Sue Bellinger re-imagine National Cleanup Week. One of the most sustainable activities that I’ve come across is ‘cleanups’. We do them over and over again, in the same places and the same way. Come September we’ll ‘celebrate’ National Cleanup Week. Hordes of community members, schoolchildren and corporate employees will be urged to ‘celebrate’ and participate. Kitted out with gloves, wellies and garbage bags, t-shirts and peaks emblazoned with sponsor’s logo and cleanup slogans, they’ll take to our streets, empty spaces, parks, neighbourhoods and rivers.
They’ll pick up plastic bottles and bags, cans and stompies, nappies and tyres, fast food containers and bottles, boxes and paper, and a host of unmentionables. They’ll sweat and they’ll swear that they’ll never do another cleanup.

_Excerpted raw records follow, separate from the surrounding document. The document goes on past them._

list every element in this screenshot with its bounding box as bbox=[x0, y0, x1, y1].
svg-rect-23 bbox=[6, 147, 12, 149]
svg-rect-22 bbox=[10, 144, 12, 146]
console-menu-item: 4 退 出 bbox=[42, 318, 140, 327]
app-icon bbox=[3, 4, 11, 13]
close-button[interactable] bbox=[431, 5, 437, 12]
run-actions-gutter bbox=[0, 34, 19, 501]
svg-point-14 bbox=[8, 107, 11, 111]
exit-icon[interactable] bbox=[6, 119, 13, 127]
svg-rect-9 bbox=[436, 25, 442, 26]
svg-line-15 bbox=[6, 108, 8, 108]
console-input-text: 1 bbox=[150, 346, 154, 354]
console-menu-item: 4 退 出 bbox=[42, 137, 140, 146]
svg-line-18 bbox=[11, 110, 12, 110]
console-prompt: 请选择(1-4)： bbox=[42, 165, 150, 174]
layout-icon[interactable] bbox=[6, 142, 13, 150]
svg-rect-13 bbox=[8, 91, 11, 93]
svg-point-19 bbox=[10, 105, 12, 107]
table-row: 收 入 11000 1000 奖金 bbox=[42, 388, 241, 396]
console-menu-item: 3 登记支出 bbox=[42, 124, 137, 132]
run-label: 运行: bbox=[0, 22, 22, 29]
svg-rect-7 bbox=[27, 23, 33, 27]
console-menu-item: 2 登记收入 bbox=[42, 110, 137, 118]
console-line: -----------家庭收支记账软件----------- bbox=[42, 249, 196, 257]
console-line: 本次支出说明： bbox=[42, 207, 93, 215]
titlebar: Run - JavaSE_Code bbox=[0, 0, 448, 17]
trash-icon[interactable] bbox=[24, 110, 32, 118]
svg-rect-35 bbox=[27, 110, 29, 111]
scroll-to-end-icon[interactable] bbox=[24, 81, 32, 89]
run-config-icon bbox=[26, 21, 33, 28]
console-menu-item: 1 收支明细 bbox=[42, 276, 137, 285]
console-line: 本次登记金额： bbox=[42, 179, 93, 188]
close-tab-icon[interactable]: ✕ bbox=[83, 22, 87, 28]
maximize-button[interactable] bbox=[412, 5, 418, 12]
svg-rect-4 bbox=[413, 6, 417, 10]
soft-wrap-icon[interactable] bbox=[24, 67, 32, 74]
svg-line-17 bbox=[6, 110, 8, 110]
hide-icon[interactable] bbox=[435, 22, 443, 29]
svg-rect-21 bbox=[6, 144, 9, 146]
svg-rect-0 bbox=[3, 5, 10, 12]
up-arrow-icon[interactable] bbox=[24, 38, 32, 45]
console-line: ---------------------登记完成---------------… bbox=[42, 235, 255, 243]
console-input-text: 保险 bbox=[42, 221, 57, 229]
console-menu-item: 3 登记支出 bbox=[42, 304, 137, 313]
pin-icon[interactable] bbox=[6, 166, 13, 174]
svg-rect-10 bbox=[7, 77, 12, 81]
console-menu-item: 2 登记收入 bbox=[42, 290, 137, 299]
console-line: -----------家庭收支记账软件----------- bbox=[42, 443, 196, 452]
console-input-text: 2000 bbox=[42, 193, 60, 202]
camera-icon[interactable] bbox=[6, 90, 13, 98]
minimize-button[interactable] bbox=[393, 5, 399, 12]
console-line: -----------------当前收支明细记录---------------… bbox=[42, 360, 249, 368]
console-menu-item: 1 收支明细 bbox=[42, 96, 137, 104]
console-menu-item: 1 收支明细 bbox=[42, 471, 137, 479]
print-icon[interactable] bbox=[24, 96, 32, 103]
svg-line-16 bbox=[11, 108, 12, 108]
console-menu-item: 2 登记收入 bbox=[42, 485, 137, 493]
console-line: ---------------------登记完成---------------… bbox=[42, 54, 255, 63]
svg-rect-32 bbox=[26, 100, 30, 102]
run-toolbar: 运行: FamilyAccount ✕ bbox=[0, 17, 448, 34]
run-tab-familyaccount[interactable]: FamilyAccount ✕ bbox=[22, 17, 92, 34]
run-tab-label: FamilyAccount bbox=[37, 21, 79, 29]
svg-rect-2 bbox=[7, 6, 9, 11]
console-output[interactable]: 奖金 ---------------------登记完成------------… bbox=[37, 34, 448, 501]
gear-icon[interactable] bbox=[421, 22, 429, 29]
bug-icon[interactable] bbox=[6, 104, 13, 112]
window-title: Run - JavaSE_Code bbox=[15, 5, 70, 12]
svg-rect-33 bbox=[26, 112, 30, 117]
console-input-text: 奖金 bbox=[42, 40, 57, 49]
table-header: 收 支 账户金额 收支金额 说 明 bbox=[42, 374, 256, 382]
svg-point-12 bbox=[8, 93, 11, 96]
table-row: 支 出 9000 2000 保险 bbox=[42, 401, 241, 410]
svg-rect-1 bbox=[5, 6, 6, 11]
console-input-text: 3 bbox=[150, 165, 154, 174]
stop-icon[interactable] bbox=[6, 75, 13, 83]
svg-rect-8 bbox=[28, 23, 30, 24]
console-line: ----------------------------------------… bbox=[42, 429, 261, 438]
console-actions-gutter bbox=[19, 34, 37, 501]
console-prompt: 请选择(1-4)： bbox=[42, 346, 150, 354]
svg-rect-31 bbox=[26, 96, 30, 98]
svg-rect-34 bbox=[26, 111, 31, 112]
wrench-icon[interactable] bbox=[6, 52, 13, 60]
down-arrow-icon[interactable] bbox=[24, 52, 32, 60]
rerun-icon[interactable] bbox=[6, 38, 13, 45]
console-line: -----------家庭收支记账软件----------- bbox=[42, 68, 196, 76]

And at the end of the day the sponsors might dish out sweets and chips, cold drinks in bottles or cans, fast food in polystyrene containers. Often no bins or bags are provided for the resulting waste, and the cleaner-upperer’s become litterers.
Participants take their sponsored apparel and their weary bones home at the end of the day, claiming that they ‘celebrated’ National Cleanup Week. And sponsors place another tick against their ‘community involvement’ list.
Don’t get me wrong – right now the cleanups are necessary and I applaud all those worthy volunteers. But isn’t our approach a bit short-sighted!
How could we really CELEBRATE National Cleanup Week? Imagine not having to clean up, for starters? We need to start preparing now – with awareness-raising about behaviours that cause litter. About purchases that result in waste and litter. Reminding last year’s participants that cleaning-up was an eye-opener, sure, but shouldn’t need repeating. We’ve already seen how great our surroundings can look – and we aim to keep them that way. Not for us cleanups merely to show the rest of the world how we CAN look. Oh no, we’re after cleaner surroundings FOR US.
Imagine celebrating National Cleanup Week when there‘s nothing to clean up. It will become a day of real celebration.
What if we set ourselves a goal of improved health? Improved health requires improved nutrition, cleaner air, water and surroundings, and adequate exercise. Let’s educate ourselves and others about how to obtain good nutrition – certainly not from chip packets, sweets or sugary, coloured cold drinks. Seeking good nutrition means seeking fresh fruit and veg over expensive, processed ‘treats’.
If good health is our goal, we can seek to grow our own produce. We can feed the soil with compost made from fruit and veg peelings and other organic matter, so eliminating the odours and mess that result from dumped food waste. We can nurture earthworms to munch their way through the organic matters. And all of this activity constitutes a good dollop of healthy exercise in the open air. Everyone in the family can do their bit in the garden. Improved family-time can result. We’ll also have more money in our own pockets when we’re growing real food for ourselves and not buying ‘junk foods’ from shops.
Reduced consumption of chips, sweets, cold drinks etc. means less packaging waste and less litter. Less litter means cleaner surroundings and cleaner storm water drains and waterways. These mean less money having to be spent by authorities on cleaning up. More money in the authorities’ coffers means more funds available for more important issues – housing, health, crime prevention, education, etc. (The DEAT – Department of Environment and Tourism’s State of Environment Report for 1999 states that we collectively generate 42 million m3 of general waste p.a. in South Africa – closer to the quantity produced per capita in developed countries like the UK than in developing countries like Nepal. One can hardly imagine the millions of Rands that it takes to collect, cleanup and dispose of that volume. And these statistics relate to waste generation 10 years ago, with our consumption and littering having escalated drastically in the intervening period.)
Imagine a new-style National Cleanup Week – celebrating good nutrition and good health, cleaner air and water. We could serve healthy home-grown food produced by our own labours, topped off with fresh fruit drinks – food and drink which don’t contribute to litter but do contribute to good health and good cheer. We’d have singing and dancing, games and poetry, mime and rhyme. Let’s start now – some ideas for how to get going:
- Schools can tackle tuck-shop trash by switching focus gradually to serving healthy, nutritious foods only – served in compostable paper. An audit of what’s currently on offer in the tuck-shop, and the litter that it causes, will point the way to go.
- Participants in this year’s cleanups can take the following message to sponsors – prevention is better and much more fun than cure. Seek their support to change habits in your community so that next year your ‘celebration’ can be altogether different to this year’s. The new-style celebration will celebrate no labour and no cleanup costs – but rather improved health, clean surroundings and a reduced community footprint.
Which way will you choose to ‘celebrate?’ The ‘old’ way perhaps for this year – but make sure that your organization/ school/ community knows that next year National Cleanup Week will be something completely different. It’s up to us to make it that way! (Download a copy of this article.)
*National Cleanup Week is the 14th – 19th of September 2009.